But what got Forbes so riled up that somebody actually loosened his tie to tell this reincarnation of Karl Marx, Joseph Stalin, Mao Zedong, and Sulieman the Great off, is his comment that we probably shouldn't have billionaires in today's world.

That got their attention, since (a) Forbes is the magazine for people who think they'd like to become billionaires one day (or at least 100-millionaires like Dr. Fucking Oz) and (b) as the great (but now silenced by age and aphasia) Noam Chomsky never tired of observing, America doesn't have a liberal and a conservative political party, America has TWO business parties. Both funded by billionaires and 100-millionaires.

See, it works like this, as George Orwell once observed: you know who rules you when you figure out who you are not allowed to criticize.

And while you can still criticize (just barely) Jeff Bezos, or Elon Musk, or Bill Gates -- those individual billionaires -- what you cannot do is question the very existence of the entire billionaire class.

 I need to make sure you understand the rules:

1. The billionaire class is more important to America than the idea that the bottom sixty percent of American citizens (that would be about 205 million people) should have decent housing, health care, food, and education.

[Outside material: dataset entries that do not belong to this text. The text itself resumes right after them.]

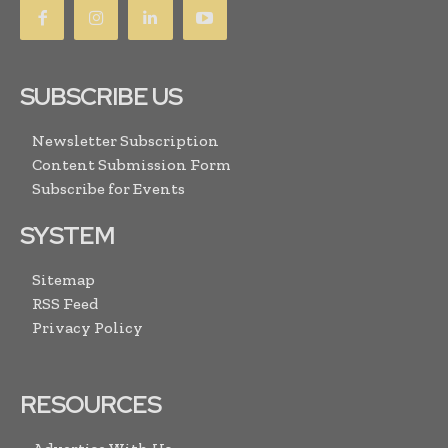
SUBSCRIBE US
Newsletter Subscription
Content Submission Form
Subscribe for Events
SYSTEM
Sitemap
RSS Feed
Privacy Policy
RESOURCES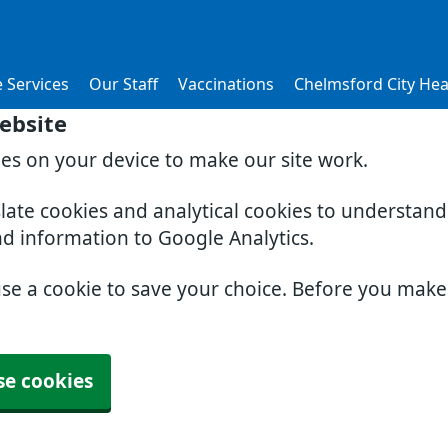
 Services
Our Staff
Vaccinations
Chelmsford City Hea
ebsite
ies on your device to make our site work.
slate cookies and analytical cookies to understan
nd information to Google Analytics.
use a cookie to save your choice. Before you mak
se cookies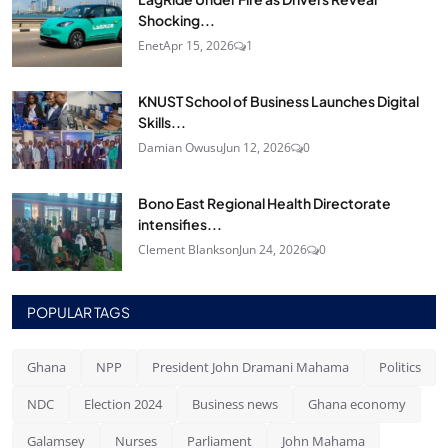
Shocking...
Enet
Apr 15, 2026
1
KNUST School of Business Launches Digital
Skills...
Damian Owusu
Jun 12, 2026
0
Bono East Regional Health Directorate
intensifies...
Clement Blankson
Jun 24, 2026
0
POPULAR TAGS
Ghana
NPP
President John Dramani Mahama
Politics
NDC
Election 2024
Business news
Ghana economy
Galamsey
Nurses
Parliament
John Mahama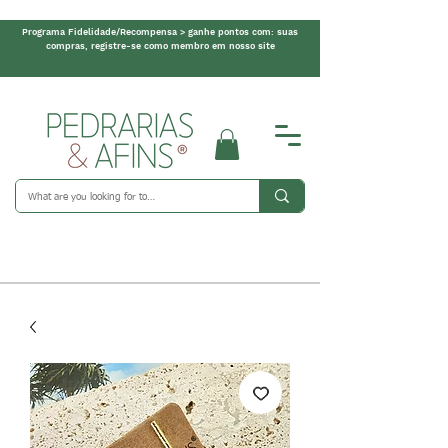
Programa Fidelidade/Recompensa > ganhe pontos com: suas
compras, registre-se como membro em nosso site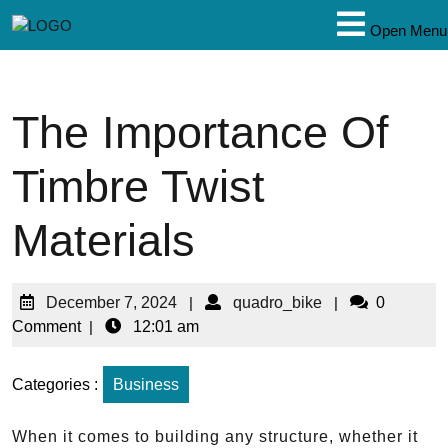
Open Menu
The Importance Of
Timbre Twist
Materials
December 7, 2024
|
quadro_bike
|
0
Comment
|
12:01 am
Categories :
Business
When it comes to building any structure, whether it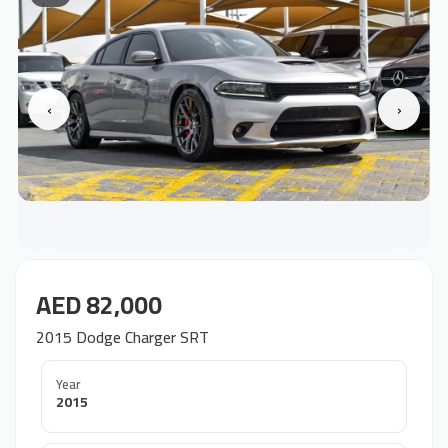
‹
›
AED 82,000
2015 Dodge Charger SRT
Year
2015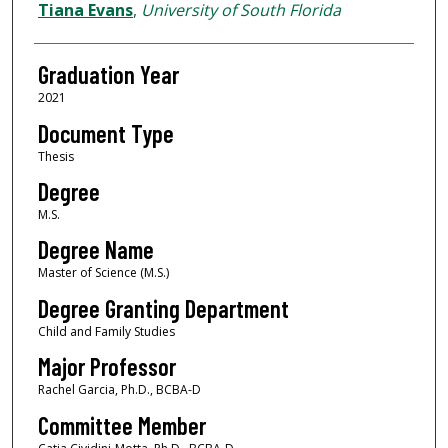
Author
Tiana Evans
,
University of South Florida
Graduation Year
2021
Document Type
Thesis
Degree
M.S.
Degree Name
Master of Science (M.S.)
Degree Granting Department
Child and Family Studies
Major Professor
Rachel Garcia, Ph.D., BCBA-D
Committee Member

It's not up for debate you goddamn socialists, that's just the way it is. 

2. The continued existence of the billionaire class is the only thing standing between us and the total ruination of our society, to the point that without billionaires we would be eating tree bark as we dodged through the woods trying to avoid the killing fields while wiping our asses with our fingers because there would no longer be any toilet paper.

Those are your actual goddamn choices: prosperity for billionaires and their immediate sycophants, or an immediate return to Rousseau's "state of nature," but with machine guns and lots of transgender women in gangs trying to rape Nancy Mace in the nearest restroom where the plumbing has stopped working.

In that context Zohran Mamdani is the harbringer of the apocalypse, the anti-Mohammed about to bring on the tribulations of the end times so that he can feast on the roasted eyes of Jewish babies.

And -- as Forbes argues -- it is no longer even possible to visualize a society without the amassed wealth of billionaires.

First, we can't actually tax billionaires because, well, they aren't really patriotic Americans, and if something happens they don't like, they'll just leave and take Amazon with them:


Before I leave this incredibly stupid paragraph, let me point out some extreme idiocies.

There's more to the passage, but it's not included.